L’Italia diventerà mai un paese leader nel settore della tecnologia?

L’Italia diventerà mai un paese leader nel settore della tecnologia?

I più famosi sono sempre quelli italiani. Ma in Italia non hanno mai portato niente di innovativo o non hanno permesso all’Italia di essere un paese leader nel settore della tecnologia. Cosa potrebbe cambiare?

Quando esce dal carcere, nel giugno del 1966, il “sogno italiano” di Felice Ippolito è già finito. Era durato un pugno di anni, dieci o dodici, dal 1952 al 1964. Durante i quali l’Italia poté coltivare una fondata utopia: diventare una potenza industriale.

Attestata su tecnologie di punta, su una solida infrastruttura di ricerca, su tecno-manager ambiziosi e aggressivi, su una competente burocrazia statale, su politici e imprenditori e su un ceto di intellettuali, liberali e radicali, determinati alla modernizzazione del fragile paese uscito dal fascismo e dalla guerra.

L’Italia che precede il boom economico è un singolare e stupefacente laboratorio tecnologico, senza paragoni in occidente se si esclude, naturalmente, l’America del crucial decade (1945-1955) che metterà a frutto il lascito di ricerca e di scienza della guerra vinta per disegnare una fantastica egemonia leader della tecnologica.

L’ambizione era, addirittura, l’ingresso accelerato nel club delle nazioni che avrebbero scritto il canovaccio del secondo ’900. Fondata utopia. Essa ebbe, a supporto, due figure emblematiche: Enrico Mattei e Felice Ippolito, appunto. Li accumunò l’utopia. E anche lo strano destino che impedì loro di trasformarla in realtà. Fondata utopia, però.

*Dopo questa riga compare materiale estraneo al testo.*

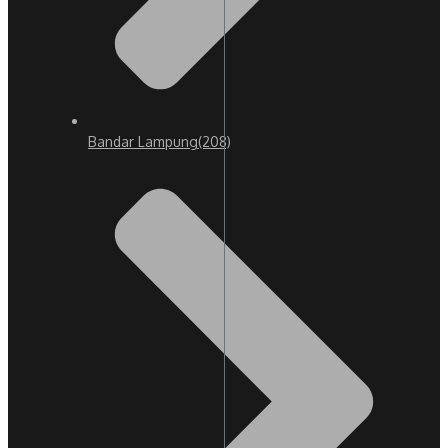
Bandar Lampung
(208)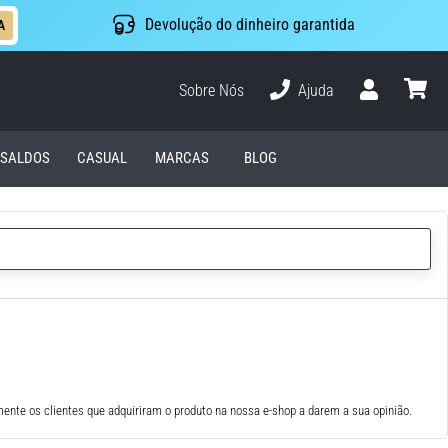
Devolução do dinheiro garantida
A
Sobre Nós
Ajuda
Usuário
cesto
SALDOS
CASUAL
MARCAS
BLOG
ente os clientes que adquiriram o produto na nossa e-shop a darem a sua opinião.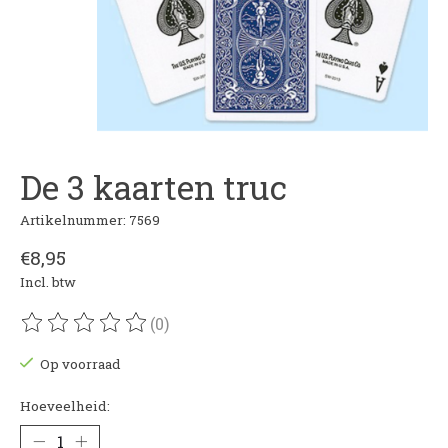
De 3 kaarten truc
Artikelnummer: 7569
€8,95
Incl. btw
(0)
De beoordeling van dit product is
0
van de 5
Op voorraad
Hoeveelheid: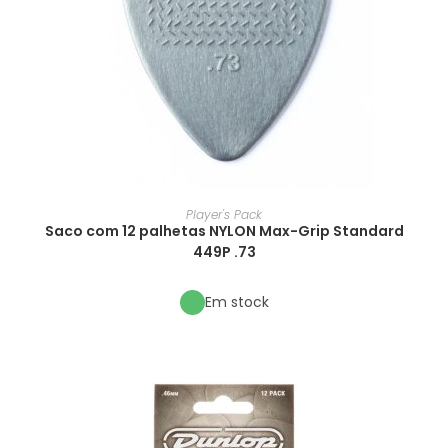
Player's Pack
Saco com 12 palhetas NYLON Max-Grip Standard
449P .73
Em stock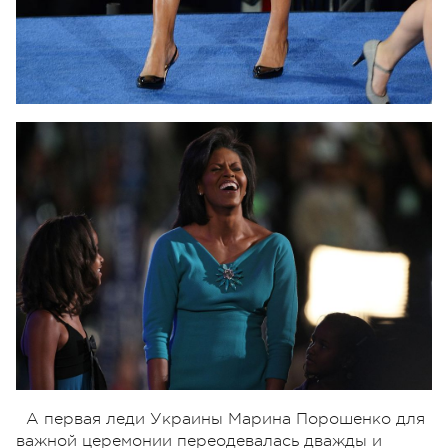
А первая леди Украины Марина Порошенко для
важной церемонии переодевалась дважды и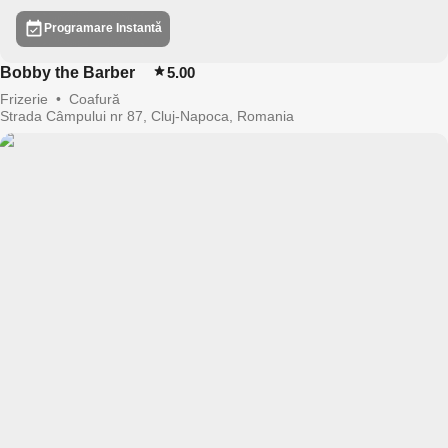
Programare Instantă
Bobby the Barber
5.00
Frizerie
•
Coafură
Strada Câmpului nr 87, Cluj-Napoca, Romania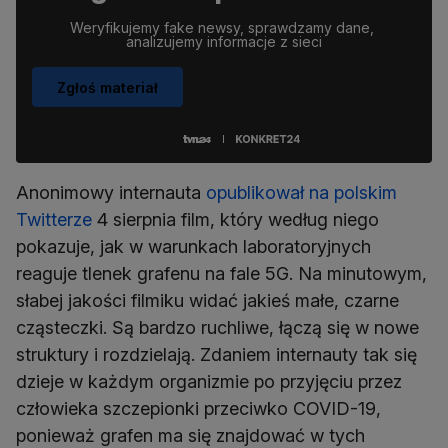
Weryfikujemy fake newsy, sprawdzamy dane, 
analizujemy informacje z sieci
Zgłoś materiał
Anonimowy internauta
opublikował na polskim
Twitterze
4 sierpnia film, który według niego
pokazuje, jak w warunkach laboratoryjnych
reaguje tlenek grafenu na fale 5G. Na minutowym,
słabej jakości filmiku widać jakieś małe, czarne
cząsteczki. Są bardzo ruchliwe, łączą się w nowe
struktury i rozdzielają. Zdaniem internauty tak się
dzieje w każdym organizmie po przyjęciu przez
człowieka szczepionki przeciwko COVID-19,
ponieważ grafen ma się znajdować w tych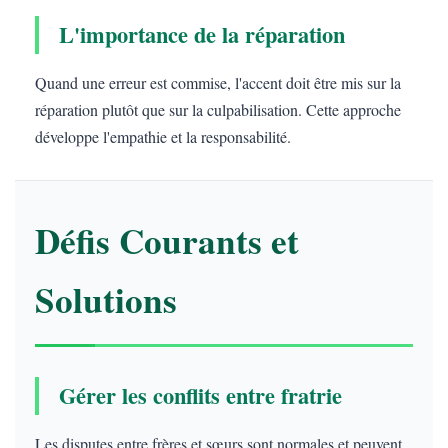
L'importance de la réparation
Quand une erreur est commise, l'accent doit être mis sur la
réparation plutôt que sur la culpabilisation. Cette approche
développe l'empathie et la responsabilité.
Défis Courants et
Solutions
Gérer les conflits entre fratrie
Les disputes entre frères et sœurs sont normales et peuvent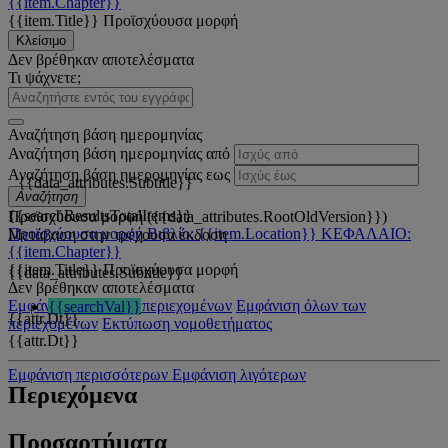
{{item.Chapter}}
{{item.Title}}
Προϊσχύουσα μορφή
Κλείσιμο
Δεν βρέθηκαν αποτελέσματα
Τι ψάχνετε;
Αναζήτηση βάση ημερομηνίας
Αναζήτηση βάση ημερομηνίας από
Αναζήτηση βάση ημερομηνίας εως
{{data_attributes.Subtitle}}
Αναζήτηση
{{searchResultsTotalItems}}
Προϊσχύουσα μορφή ({{data_attributes.RootOldVersion}})
Προϊσχύουσα μορφή
Βιβλίο: {{item.Location}}
ΚΕΦΑΛΑΙΟ:
Μετάβαση στην τρέχουσα έκδοση
{{item.Chapter}}
{{item.Title}}
Προϊσχύουσα μορφή
{{data_attributes.Subtitle}}
Δεν βρέθηκαν αποτελέσματα
Εμφάνιση όλων των περιεχομένων
Εμφάνιση όλων των
{{searchVal}}
{{attr.Dt}}
περιεχομένων
Εκτύπωση νομοθετήματος
{{attr.Dt}}
Εμφάνιση περισσότερων
Εμφάνιση λιγότερων
Περιεχόμενα
Προσαρτήματα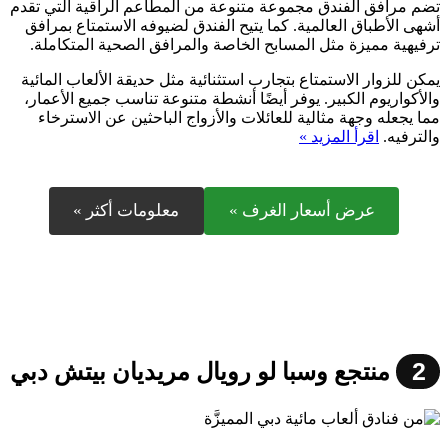
تضم مرافق الفندق مجموعة متنوعة من المطاعم الراقية التي تقدم
أشهى الأطباق العالمية. كما يتيح الفندق لضيوفه الاستمتاع بمرافق
ترفيهية مميزة مثل المسابح الخاصة والمرافق الصحية المتكاملة.
يمكن للزوار الاستمتاع بتجارب استثنائية مثل حديقة الألعاب المائية
والأكواريوم الكبير. يوفر أيضًا أنشطة متنوعة تناسب جميع الأعمار،
مما يجعله وجهة مثالية للعائلات والأزواج الباحثين عن الاسترخاء
والترفيه.
اقرأ المزيد »
عرض أسعار الغرف »
معلومات أكثر »
2
منتجع وسبا لو رويال مريديان بيتش دبي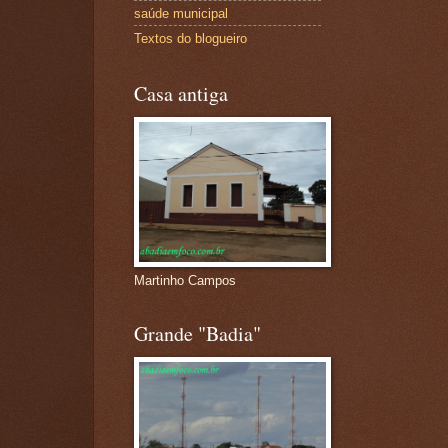
saúde municipal
Textos do blogueiro
Casa antiga
Martinho Campos
Grande "Badia"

In quel decennio sorprendente Giulio Natta scopre il polipropilene isotattico che aprirà alle “nuove plastiche”; Domenico Marotta inventa il microscopio elettronico e fa dell’Italia un centro riconosciuto di attrazione e di produzione dei nuovi antibiotici, a cominciare dalla penicillina;

L’Italia, incredibile a dirsi, avrebbe potuto seguire a ruota l’America. C’era Mattei con il suo disegno “scandaloso” dell’autonomia negli idrocarburi. Ma tanti altri. E in campi che avrebbero potuto dare all’Italia una leadership tecnologica in aree di punta del miracolo del dopoguerra: gli idrocarburi, il nucleare, l’elettronica, la chimica, la biologia molecolare, la cibernetica, la farmaceutica.

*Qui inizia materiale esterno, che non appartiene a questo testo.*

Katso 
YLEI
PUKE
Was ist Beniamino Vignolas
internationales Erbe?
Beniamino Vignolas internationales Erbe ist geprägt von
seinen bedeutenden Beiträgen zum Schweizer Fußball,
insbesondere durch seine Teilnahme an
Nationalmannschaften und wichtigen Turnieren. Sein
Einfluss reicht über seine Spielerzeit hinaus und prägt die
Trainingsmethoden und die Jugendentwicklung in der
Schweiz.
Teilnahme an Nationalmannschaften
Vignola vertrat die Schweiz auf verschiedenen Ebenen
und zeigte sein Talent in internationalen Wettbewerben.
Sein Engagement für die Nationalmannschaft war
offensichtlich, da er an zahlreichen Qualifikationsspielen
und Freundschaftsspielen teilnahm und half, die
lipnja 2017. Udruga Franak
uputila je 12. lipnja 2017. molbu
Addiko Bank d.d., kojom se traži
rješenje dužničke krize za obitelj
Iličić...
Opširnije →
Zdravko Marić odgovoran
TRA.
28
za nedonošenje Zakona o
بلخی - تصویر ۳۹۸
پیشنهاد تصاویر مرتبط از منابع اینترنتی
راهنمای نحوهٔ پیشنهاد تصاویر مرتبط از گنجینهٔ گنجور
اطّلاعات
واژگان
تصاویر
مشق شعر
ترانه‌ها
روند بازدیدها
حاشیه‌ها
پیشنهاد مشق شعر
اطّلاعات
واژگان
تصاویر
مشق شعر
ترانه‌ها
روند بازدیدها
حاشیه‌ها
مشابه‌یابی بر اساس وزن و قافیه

Adriano Olivetti costruisce “fabbriche riformate” in cui si concepì il primo calcolatore definibile personal computer; Buzzati Traverso fa di Napoli un centro internazionale della biologia molecolare e dell’imminente rivoluzione della genetica (poi, grazie, a una protesta sindacale inaugura il brain drain italiano e si rifugia a Parigi); Luigi Broglio lancia il San Marco I e l’Italia entra, di prepotenza, nel ristrettissimo club delle potenze satellitari. E l’elenco potrebbe continuare.